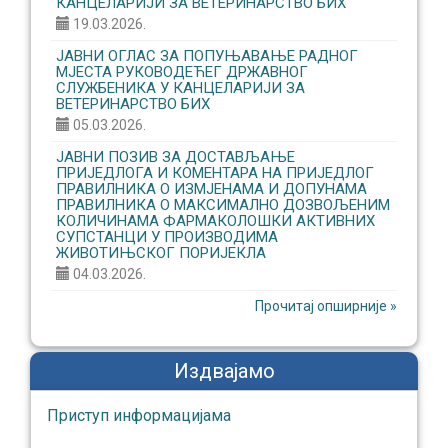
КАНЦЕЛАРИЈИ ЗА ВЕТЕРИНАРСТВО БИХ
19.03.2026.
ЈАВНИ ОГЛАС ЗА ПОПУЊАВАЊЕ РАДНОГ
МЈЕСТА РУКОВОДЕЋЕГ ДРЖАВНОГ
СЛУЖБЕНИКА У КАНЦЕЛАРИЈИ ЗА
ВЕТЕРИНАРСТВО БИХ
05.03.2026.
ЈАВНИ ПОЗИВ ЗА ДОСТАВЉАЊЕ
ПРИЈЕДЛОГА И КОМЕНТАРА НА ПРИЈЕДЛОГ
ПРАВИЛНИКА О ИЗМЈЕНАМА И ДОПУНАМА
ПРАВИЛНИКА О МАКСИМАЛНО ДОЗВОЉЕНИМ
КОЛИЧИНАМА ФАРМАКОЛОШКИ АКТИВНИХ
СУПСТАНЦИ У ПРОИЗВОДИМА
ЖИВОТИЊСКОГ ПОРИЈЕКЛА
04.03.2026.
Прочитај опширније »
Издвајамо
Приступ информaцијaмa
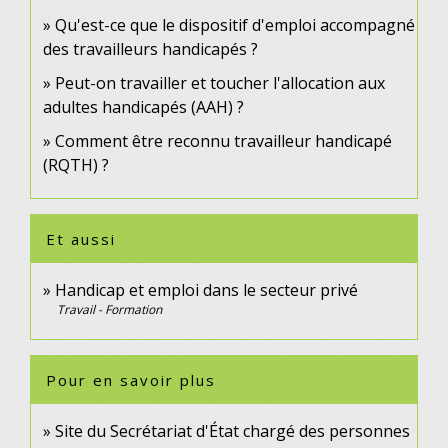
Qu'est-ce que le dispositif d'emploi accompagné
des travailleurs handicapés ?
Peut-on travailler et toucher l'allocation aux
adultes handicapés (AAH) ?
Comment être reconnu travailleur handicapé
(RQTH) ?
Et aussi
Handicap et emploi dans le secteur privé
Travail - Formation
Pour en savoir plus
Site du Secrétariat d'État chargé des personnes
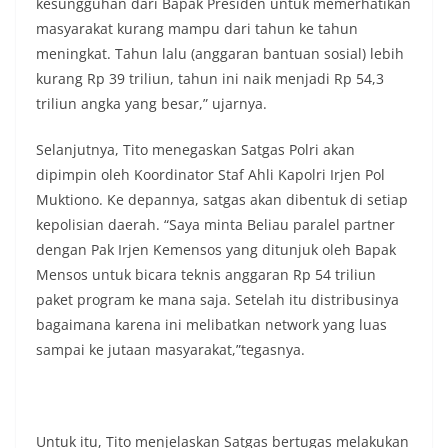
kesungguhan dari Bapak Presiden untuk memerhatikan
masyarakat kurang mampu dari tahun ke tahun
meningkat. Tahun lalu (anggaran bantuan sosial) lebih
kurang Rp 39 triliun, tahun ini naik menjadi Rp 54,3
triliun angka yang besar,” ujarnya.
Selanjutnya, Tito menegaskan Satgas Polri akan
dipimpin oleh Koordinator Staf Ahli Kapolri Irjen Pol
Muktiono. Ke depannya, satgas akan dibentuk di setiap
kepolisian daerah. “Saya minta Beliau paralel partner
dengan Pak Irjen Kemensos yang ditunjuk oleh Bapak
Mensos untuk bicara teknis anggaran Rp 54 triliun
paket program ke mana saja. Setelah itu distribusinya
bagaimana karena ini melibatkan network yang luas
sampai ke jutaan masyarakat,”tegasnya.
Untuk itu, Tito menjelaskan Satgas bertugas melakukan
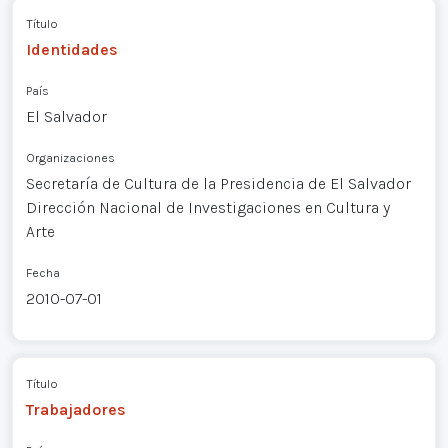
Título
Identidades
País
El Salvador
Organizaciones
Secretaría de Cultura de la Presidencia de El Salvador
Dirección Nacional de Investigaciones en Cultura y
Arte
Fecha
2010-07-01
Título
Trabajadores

...

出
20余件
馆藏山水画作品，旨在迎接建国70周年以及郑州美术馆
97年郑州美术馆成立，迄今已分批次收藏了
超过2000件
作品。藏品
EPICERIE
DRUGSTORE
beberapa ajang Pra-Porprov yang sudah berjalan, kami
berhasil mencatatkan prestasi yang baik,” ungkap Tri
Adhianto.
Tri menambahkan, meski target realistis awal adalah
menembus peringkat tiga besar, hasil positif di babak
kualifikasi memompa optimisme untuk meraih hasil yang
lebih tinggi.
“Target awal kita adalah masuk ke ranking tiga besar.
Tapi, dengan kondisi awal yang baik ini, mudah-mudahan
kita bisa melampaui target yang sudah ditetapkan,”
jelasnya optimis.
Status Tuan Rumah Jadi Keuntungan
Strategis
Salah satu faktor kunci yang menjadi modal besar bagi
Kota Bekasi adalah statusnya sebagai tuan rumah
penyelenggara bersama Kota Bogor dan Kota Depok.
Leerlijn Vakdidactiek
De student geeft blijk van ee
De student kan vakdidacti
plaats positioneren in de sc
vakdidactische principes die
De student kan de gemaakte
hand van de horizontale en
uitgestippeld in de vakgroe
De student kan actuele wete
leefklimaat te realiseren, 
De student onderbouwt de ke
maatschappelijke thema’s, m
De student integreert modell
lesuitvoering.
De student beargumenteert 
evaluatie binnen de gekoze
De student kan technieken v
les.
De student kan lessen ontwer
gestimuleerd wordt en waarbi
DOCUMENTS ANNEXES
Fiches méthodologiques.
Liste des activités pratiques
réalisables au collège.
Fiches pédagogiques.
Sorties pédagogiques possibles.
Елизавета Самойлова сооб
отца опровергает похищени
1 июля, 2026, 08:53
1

▸ Work to complete:
Determine the number of lines in the data above that contain the word "besar", and provide only that figure.

▸ Answer space:
4